* _Try it_
Hand back each record exactly as you find it.

* _Source material_

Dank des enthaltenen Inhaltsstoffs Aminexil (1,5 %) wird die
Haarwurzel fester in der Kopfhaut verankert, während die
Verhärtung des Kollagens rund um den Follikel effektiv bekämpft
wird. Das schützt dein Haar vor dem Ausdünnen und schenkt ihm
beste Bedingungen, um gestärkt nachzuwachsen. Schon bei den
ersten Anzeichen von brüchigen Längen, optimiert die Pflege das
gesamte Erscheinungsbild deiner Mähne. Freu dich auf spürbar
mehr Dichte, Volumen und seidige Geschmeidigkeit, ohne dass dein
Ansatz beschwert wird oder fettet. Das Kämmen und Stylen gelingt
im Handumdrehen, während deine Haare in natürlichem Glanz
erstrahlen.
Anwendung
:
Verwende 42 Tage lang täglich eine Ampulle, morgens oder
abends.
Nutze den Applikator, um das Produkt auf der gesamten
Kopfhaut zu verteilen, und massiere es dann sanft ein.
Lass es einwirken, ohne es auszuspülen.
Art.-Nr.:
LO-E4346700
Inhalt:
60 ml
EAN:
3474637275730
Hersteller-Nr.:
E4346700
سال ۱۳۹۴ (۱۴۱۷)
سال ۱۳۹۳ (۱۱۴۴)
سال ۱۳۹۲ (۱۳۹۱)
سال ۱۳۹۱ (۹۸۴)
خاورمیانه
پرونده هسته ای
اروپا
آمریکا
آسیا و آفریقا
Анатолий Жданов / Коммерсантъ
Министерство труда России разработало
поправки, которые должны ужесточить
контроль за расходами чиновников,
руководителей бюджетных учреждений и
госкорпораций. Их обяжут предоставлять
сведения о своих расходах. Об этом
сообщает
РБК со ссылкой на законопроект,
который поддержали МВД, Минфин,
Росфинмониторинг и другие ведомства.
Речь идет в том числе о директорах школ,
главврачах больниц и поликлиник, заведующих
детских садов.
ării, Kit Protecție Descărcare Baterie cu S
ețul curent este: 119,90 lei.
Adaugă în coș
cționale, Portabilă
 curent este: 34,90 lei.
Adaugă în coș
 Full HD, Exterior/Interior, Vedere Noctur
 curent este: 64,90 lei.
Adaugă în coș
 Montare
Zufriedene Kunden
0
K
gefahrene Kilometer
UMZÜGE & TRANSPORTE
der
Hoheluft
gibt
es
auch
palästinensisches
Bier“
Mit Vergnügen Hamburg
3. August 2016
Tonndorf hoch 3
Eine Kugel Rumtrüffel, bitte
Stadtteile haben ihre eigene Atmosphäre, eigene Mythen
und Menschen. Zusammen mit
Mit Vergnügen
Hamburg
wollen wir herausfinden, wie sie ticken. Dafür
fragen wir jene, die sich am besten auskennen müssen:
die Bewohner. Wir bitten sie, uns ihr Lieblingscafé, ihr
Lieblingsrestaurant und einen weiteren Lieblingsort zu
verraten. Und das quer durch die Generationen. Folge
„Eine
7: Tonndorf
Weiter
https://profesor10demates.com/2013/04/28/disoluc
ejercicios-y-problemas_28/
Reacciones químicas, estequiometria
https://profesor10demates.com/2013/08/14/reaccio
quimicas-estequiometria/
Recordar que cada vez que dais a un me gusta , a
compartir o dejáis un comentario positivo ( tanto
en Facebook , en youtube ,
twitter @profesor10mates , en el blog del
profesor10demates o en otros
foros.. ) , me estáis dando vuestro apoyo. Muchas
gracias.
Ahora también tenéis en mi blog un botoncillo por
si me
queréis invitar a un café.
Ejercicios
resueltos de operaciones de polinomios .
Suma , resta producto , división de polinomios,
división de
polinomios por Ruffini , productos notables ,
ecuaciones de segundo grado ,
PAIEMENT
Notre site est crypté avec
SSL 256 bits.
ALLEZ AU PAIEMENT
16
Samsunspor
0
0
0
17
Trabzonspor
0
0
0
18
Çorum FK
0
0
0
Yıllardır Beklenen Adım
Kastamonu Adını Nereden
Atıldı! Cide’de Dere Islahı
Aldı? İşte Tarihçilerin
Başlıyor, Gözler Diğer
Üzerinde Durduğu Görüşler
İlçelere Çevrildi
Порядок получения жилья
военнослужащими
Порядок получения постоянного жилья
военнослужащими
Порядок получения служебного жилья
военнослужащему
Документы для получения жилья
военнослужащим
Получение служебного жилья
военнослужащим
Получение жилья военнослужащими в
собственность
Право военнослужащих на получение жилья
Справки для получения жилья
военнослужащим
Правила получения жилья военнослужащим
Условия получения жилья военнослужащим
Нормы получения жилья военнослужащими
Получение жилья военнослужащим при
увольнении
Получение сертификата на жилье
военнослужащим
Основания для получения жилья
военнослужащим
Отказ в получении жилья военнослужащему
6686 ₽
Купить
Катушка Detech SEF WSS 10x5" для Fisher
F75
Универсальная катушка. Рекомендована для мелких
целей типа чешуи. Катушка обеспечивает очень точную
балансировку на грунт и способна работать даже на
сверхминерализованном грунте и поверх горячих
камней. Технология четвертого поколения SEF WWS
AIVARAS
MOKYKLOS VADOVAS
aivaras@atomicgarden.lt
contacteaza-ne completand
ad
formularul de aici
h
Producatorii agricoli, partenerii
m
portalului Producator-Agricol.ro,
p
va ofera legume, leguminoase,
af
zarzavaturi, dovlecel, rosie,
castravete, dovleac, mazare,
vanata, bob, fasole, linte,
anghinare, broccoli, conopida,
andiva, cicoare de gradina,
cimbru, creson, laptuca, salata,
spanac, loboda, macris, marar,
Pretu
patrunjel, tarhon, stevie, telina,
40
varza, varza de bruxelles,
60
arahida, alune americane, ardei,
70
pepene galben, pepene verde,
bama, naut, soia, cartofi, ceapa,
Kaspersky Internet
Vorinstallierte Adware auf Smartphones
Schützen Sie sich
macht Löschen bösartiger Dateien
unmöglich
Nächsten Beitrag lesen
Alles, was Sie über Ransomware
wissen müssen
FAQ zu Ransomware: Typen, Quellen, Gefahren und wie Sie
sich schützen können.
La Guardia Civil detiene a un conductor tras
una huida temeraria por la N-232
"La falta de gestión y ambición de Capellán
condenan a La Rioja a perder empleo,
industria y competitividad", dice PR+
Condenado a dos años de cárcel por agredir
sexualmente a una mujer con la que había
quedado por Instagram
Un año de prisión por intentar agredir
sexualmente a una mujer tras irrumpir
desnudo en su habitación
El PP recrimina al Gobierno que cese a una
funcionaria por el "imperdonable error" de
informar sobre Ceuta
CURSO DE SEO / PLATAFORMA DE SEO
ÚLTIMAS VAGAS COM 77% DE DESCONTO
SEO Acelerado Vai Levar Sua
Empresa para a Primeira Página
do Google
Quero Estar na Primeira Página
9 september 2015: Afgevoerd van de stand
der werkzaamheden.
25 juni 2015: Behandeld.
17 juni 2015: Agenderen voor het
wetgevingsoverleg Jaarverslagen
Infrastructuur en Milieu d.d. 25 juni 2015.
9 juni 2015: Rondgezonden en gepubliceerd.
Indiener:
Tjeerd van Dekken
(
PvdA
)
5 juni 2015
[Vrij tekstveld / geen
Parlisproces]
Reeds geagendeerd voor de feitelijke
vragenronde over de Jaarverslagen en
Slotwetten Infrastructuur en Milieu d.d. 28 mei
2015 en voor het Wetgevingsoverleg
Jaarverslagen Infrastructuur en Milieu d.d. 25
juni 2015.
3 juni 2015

* _Response to this exercise_
Dank des enthaltenen Inhaltsstoffs Aminexil (1,5 %) wird die
Haarwurzel fester in der Kopfhaut verankert, während die
Verhärtung des Kollagens rund um den Follikel effektiv bekämpft
wird. Das schützt dein Haar vor dem Ausdünnen und schenkt ihm
beste Bedingungen, um gestärkt nachzuwachsen. Schon bei den
ersten Anzeichen von brüchigen Längen, optimiert die Pflege das
gesamte Erscheinungsbild deiner Mähne. Freu dich auf spürbar
mehr Dichte, Volumen und seidige Geschmeidigkeit, ohne dass dein
Ansatz beschwert wird oder fettet. Das Kämmen und Stylen gelingt
im Handumdrehen, während deine Haare in natürlichem Glanz
erstrahlen.
Anwendung
:
Verwende 42 Tage lang täglich eine Ampulle, morgens oder
abends.
Nutze den Applikator, um das Produkt auf der gesamten
Kopfhaut zu verteilen, und massiere es dann sanft ein.
Lass es einwirken, ohne es auszuspülen.
Art.-Nr.:
LO-E4346700
Inhalt:
60 ml
EAN:
3474637275730
Hersteller-Nr.:
E4346700
سال ۱۳۹۴ (۱۴۱۷)
سال ۱۳۹۳ (۱۱۴۴)
سال ۱۳۹۲ (۱۳۹۱)
سال ۱۳۹۱ (۹۸۴)
خاورمیانه
پرونده هسته ای
اروپا
آمریکا
آسیا و آفریقا
Анатолий Жданов / Коммерсантъ
Министерство труда России разработало
поправки, которые должны ужесточить
контроль за расходами чиновников,
руководителей бюджетных учреждений и
госкорпораций. Их обяжут предоставлять
сведения о своих расходах. Об этом
сообщает
РБК со ссылкой на законопроект,
который поддержали МВД, Минфин,
Росфинмониторинг и другие ведомства.
Речь идет в том числе о директорах школ,
главврачах больниц и поликлиник, заведующих
детских садов.
ării, Kit Protecție Descărcare Baterie cu S
ețul curent este: 119,90 lei.
Adaugă în coș
cționale, Portabilă
 curent este: 34,90 lei.
Adaugă în coș
 Full HD, Exterior/Interior, Vedere Noctur
 curent este: 64,90 lei.
Adaugă în coș
 Montare
Zufriedene Kunden
0
K
gefahrene Kilometer
UMZÜGE & TRANSPORTE
der
Hoheluft
gibt
es
auch
palästinensisches
Bier“
Mit Vergnügen Hamburg
3. August 2016
Tonndorf hoch 3
Eine Kugel Rumtrüffel, bitte
Stadtteile haben ihre eigene Atmosphäre, eigene Mythen
und Menschen. Zusammen mit
Mit Vergnügen
Hamburg
wollen wir herausfinden, wie sie ticken. Dafür
fragen wir jene, die sich am besten auskennen müssen:
die Bewohner. Wir bitten sie, uns ihr Lieblingscafé, ihr
Lieblingsrestaurant und einen weiteren Lieblingsort zu
verraten. Und das quer durch die Generationen. Folge
„Eine
7: Tonndorf
Weiter
https://profesor10demates.com/2013/04/28/disoluc
ejercicios-y-problemas_28/
Reacciones químicas, estequiometria
https://profesor10demates.com/2013/08/14/reaccio
quimicas-estequiometria/
Recordar que cada vez que dais a un me gusta , a
compartir o dejáis un comentario positivo ( tanto
en Facebook , en youtube ,
twitter @profesor10mates , en el blog del
profesor10demates o en otros
foros.. ) , me estáis dando vuestro apoyo. Muchas
gracias.
Ahora también tenéis en mi blog un botoncillo por
si me
queréis invitar a un café.
Ejercicios
resueltos de operaciones de polinomios .
Suma , resta producto , división de polinomios,
división de
polinomios por Ruffini , productos notables ,
ecuaciones de segundo grado ,
PAIEMENT
Notre site est crypté avec
SSL 256 bits.
ALLEZ AU PAIEMENT
16
Samsunspor
0
0
0
17
Trabzonspor
0
0
0
18
Çorum FK
0
0
0
Yıllardır Beklenen Adım
Kastamonu Adını Nereden
Atıldı! Cide’de Dere Islahı
Aldı? İşte Tarihçilerin
Başlıyor, Gözler Diğer
Üzerinde Durduğu Görüşler
İlçelere Çevrildi
Порядок получения жилья
военнослужащими
Порядок получения постоянного жилья
военнослужащими
Порядок получения служебного жилья
военнослужащему
Документы для получения жилья
военнослужащим
Получение служебного жилья
военнослужащим
Получение жилья военнослужащими в
собственность
Право военнослужащих на получение жилья
Справки для получения жилья
военнослужащим
Правила получения жилья военнослужащим
Условия получения жилья военнослужащим
Нормы получения жилья военнослужащими
Получение жилья военнослужащим при
увольнении
Получение сертификата на жилье
военнослужащим
Основания для получения жилья
военнослужащим
Отказ в получении жилья военнослужащему
6686 ₽
Купить
Катушка Detech SEF WSS 10x5" для Fisher
F75
Универсальная катушка. Рекомендована для мелких
целей типа чешуи. Катушка обеспечивает очень точную
балансировку на грунт и способна работать даже на
сверхминерализованном грунте и поверх горячих
камней. Технология четвертого поколения SEF WWS
AIVARAS
MOKYKLOS VADOVAS
aivaras@atomicgarden.lt
contacteaza-ne completand
ad
formularul de aici
h
Producatorii agricoli, partenerii
m
portalului Producator-Agricol.ro,
p
va ofera legume, leguminoase,
af
zarzavaturi, dovlecel, rosie,
castravete, dovleac, mazare,
vanata, bob, fasole, linte,
anghinare, broccoli, conopida,
andiva, cicoare de gradina,
cimbru, creson, laptuca, salata,
spanac, loboda, macris, marar,
Pretu
patrunjel, tarhon, stevie, telina,
40
varza, varza de bruxelles,
60
arahida, alune americane, ardei,
70
pepene galben, pepene verde,
bama, naut, soia, cartofi, ceapa,
Kaspersky Internet
Vorinstallierte Adware auf Smartphones
Schützen Sie sich
macht Löschen bösartiger Dateien
unmöglich
Nächsten Beitrag lesen
Alles, was Sie über Ransomware
wissen müssen
FAQ zu Ransomware: Typen, Quellen, Gefahren und wie Sie
sich schützen können.
La Guardia Civil detiene a un conductor tras
una huida temeraria por la N-232
"La falta de gestión y ambición de Capellán
condenan a La Rioja a perder empleo,
industria y competitividad", dice PR+
Condenado a dos años de cárcel por agredir
sexualmente a una mujer con la que había
quedado por Instagram
Un año de prisión por intentar agredir
sexualmente a una mujer tras irrumpir
desnudo en su habitación
El PP recrimina al Gobierno que cese a una
funcionaria por el "imperdonable error" de
informar sobre Ceuta
CURSO DE SEO / PLATAFORMA DE SEO
ÚLTIMAS VAGAS COM 77% DE DESCONTO
SEO Acelerado Vai Levar Sua
Empresa para a Primeira Página
do Google
Quero Estar na Primeira Página
9 september 2015: Afgevoerd van de stand
der werkzaamheden.
25 juni 2015: Behandeld.
17 juni 2015: Agenderen voor het
wetgevingsoverleg Jaarverslagen
Infrastructuur en Milieu d.d. 25 juni 2015.
9 juni 2015: Rondgezonden en gepubliceerd.
Indiener:
Tjeerd van Dekken
(
PvdA
)
5 juni 2015
[Vrij tekstveld / geen
Parlisproces]
Reeds geagendeerd voor de feitelijke
vragenronde over de Jaarverslagen en
Slotwetten Infrastructuur en Milieu d.d. 28 mei
2015 en voor het Wetgevingsoverleg
Jaarverslagen Infrastructuur en Milieu d.d. 25
juni 2015.
3 juni 2015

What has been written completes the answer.